▸ **DATA SEGMENT**:

▬▬▬▬▬▬

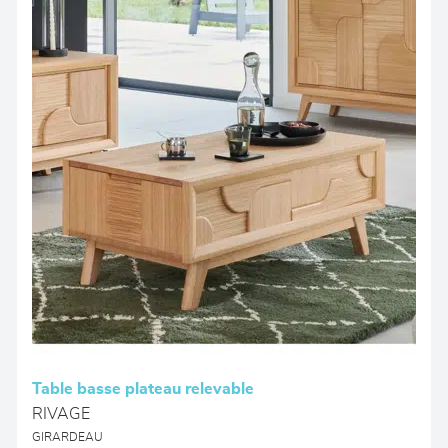
Table basse plateau relevable
RIVAGE
GIRARDEAU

▬▬▬▬▬▬

▸ **WORK ORDER**: Could you transcribe all of the data exactly, keeping every picture out of the copy?

▸ **YOUR RESPONSE**:
Table basse plateau relevable
RIVAGE
GIRARDEAU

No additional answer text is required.